Jakarta, Harian Umum – Tim Pembela Aqidah Islam (TPAI) menilai, sepanjang 2021 menegakkan hukum di Indonesia jauh dari rasa keadilan, bahkan cenderung brutal dan diskriminatif.
“Penegakan hukum di Indonesia pada tahun 2021 tumpul ke atas dan tajam ke bawah. Penegakkan hukum, juga dijadikan alat untuk menghantam lawan politik dan mereka yang kritis terhadap kebijakan-kebijakan pemerintah,” kata Ketua Umum TPIA Herman Kadir dalam konferensi pers, Rabu (5/ 1/2022).
Menurutnya, sepanjang 2021, juga tahun-tahun sebelumnya, telah cukup banyak pendukung pemerintah yang dipolisikan, antara lain Ade Armando, Denny Siregar, dan Abu Janda, tetapi sampai sekarang kasusnya seperti mangkrak. Bahkan meski Ade Armando sempat dijadikan tersangka kasus penistaan agama, hingga kini dosen di Universitas Indonesia (UI) itu pernah pernah disidangkan.

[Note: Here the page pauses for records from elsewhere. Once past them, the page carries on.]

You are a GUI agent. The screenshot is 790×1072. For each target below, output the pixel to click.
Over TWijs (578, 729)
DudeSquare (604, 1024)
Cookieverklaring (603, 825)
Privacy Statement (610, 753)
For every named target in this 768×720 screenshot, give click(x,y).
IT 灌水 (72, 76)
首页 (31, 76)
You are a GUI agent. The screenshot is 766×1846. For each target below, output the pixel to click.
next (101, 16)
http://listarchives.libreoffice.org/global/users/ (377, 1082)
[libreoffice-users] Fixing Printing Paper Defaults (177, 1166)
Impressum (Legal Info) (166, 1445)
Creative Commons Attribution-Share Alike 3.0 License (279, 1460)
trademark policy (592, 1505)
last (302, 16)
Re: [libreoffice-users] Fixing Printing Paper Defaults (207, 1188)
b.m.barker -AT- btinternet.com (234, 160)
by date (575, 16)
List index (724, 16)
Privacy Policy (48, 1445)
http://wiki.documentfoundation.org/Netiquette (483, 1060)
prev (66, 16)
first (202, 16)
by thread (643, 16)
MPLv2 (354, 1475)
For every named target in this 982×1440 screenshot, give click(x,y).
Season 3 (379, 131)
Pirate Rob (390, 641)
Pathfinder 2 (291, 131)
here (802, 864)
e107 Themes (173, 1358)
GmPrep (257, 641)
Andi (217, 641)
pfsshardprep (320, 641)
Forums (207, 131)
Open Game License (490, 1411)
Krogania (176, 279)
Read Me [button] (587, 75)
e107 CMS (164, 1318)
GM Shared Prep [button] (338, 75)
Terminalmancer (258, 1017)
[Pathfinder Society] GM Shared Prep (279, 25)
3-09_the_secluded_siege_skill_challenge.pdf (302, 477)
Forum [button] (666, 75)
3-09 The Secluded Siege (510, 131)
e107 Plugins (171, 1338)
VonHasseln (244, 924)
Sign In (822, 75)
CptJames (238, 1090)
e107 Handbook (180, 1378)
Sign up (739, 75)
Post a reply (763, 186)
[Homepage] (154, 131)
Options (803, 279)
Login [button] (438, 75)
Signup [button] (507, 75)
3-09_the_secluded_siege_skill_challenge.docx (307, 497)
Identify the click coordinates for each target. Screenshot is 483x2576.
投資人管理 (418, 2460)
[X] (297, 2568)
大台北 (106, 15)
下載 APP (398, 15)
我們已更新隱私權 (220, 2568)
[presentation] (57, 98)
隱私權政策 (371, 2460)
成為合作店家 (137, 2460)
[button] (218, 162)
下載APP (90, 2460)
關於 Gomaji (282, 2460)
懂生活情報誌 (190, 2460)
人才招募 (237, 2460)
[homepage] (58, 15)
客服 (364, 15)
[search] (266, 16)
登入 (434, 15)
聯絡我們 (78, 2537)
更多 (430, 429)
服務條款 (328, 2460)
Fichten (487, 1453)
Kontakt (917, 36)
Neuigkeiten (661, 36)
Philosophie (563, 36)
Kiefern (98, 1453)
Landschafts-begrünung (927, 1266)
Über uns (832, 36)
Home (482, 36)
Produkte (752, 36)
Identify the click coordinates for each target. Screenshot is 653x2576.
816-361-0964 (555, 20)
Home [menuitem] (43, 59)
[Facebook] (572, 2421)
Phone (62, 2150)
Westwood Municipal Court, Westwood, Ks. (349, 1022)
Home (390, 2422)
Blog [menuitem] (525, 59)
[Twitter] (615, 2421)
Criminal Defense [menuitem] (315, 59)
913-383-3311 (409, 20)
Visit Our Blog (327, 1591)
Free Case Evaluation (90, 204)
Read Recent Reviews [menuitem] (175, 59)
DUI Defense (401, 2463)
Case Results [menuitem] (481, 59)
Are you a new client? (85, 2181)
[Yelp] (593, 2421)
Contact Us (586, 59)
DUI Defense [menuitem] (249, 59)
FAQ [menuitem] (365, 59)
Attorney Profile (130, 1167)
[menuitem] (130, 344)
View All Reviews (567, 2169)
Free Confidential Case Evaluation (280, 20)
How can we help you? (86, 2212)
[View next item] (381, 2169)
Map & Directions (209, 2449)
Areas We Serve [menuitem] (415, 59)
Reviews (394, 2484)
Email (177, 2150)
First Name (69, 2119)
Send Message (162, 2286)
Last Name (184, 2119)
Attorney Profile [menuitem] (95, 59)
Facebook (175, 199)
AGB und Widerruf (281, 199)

Sebaliknya, jika orang-orang dari oposisi yang dilaporkan, penanganan laporannya dilakukan dengan secepat kilat.
“Contoh yang paling aktual adalah kasus Habib Bahar bin Smith. Tanggal 17 Desember 2021 dia dilaporkan Husin Shihab ke Polda Jabar dengan tuduhan melakukan kebencian berbau SARA karena pernyataan KSAD Dudung Abdurrachman tentang “Tuhan kita orang Arab”. Menjelang akhir 2021, kasusnya sudah naik ke penyidikan. Tanggal 3 Januari 2022 dia diperiksa sebagai saksi, tapi langsung menjadi tersangka dan ditahan.
Yang lebih mengagetkan, Habib Bahar menjadi tersangka bukan karena laporan Husin Shihab, tapi berdasarkan laporan yang lain, dan dia ditersangkakan dengan melakukan penyebaran kabar bohong dalam ceramahnya di Bandung yang terkait kasus KM 50,” katanya.
Herman mengakui, TPAI menemukan banyak kejanggalan dalam penanganan kasus Habib Bahar oleh Polda Jabar. Di antaranya, seorang saksi tidak bisa langsung menjadi tersangka dan langsung ditahan, karena dari status sebagai tersangka ada proses yang harus dilalui, dan harus ada gelar perkara.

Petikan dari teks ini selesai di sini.